Then the truth came out: it appears the whole thing may have been a DoorDash driver carrying a long loaf of French bread.

Yes, really.

Let that sink in. Our emergency response infrastructure — the dispatchers, the officers, the whole apparatus that your tax dollars fund — was potentially mobilized because someone mistook a baguette for a threat. One local who was actually at Stonestown during the incident put it plainly: "I was at Stonestown when I got this alert and there was zero cause for alarm about this. The way people were driving was probably a bigger immediate danger to life."

But here's the real issue: it's not just the false alarm itself. It's the ecosystem of fear that apps like Citizen have built around incidents exactly like this one. These platforms take unverified 911 dispatch calls, slap on push notifications with alarming language, and blast them to thousands of people before anyone has confirmed what actually happened. As one SF resident put it, "Don't get your news from Citizen — it's just Nextdoor with a more official-looking color scheme."

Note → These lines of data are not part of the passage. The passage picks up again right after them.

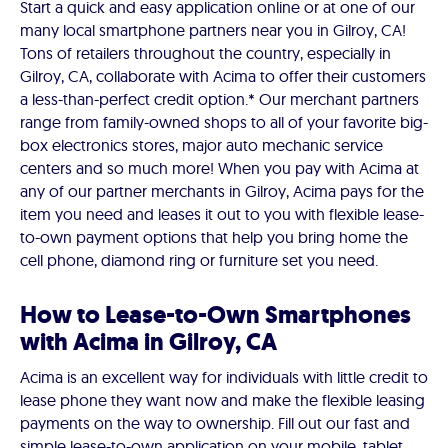
Start a quick and easy application online or at one of our
many local smartphone partners near you in Gilroy, CA!
Tons of retailers throughout the country, especially in
Gilroy, CA, collaborate with Acima to offer their customers
a less-than-perfect credit option.* Our merchant partners
range from family-owned shops to all of your favorite big-
box electronics stores, major auto mechanic service
centers and so much more! When you pay with Acima at
any of our partner merchants in Gilroy, Acima pays for the
item you need and leases it out to you with flexible lease-
to-own payment options that help you bring home the
cell phone, diamond ring or furniture set you need.
How to Lease-to-Own Smartphones
with Acima in Gilroy, CA
Acima is an excellent way for individuals with little credit to
lease phone they want now and make the flexible leasing
payments on the way to ownership. Fill out our fast and
simple lease-to-own application on your mobile, tablet,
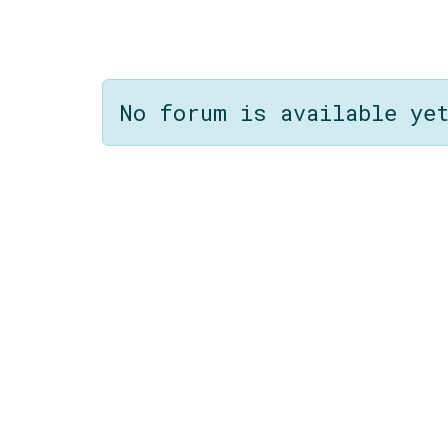
No forum is available ye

Another local was even blunter: "It's AI-generated bullshit reporting with inflated statistics. Half the time, shots fired reports are just fireworks."

They're not wrong. And this matters beyond just one funny bread incident. Every false alarm erodes public trust. Every bogus notification trains people to either panic over nothing or — worse — ignore alerts when something real is happening. It's the boy who cried baguette.

Meanwhile, actual SFPD resources get stretched thinner responding to calls that amount to nothing, in a city that already struggles to address real public safety concerns. We're spending money we don't have on responses we don't need, fueled by apps that profit from your anxiety.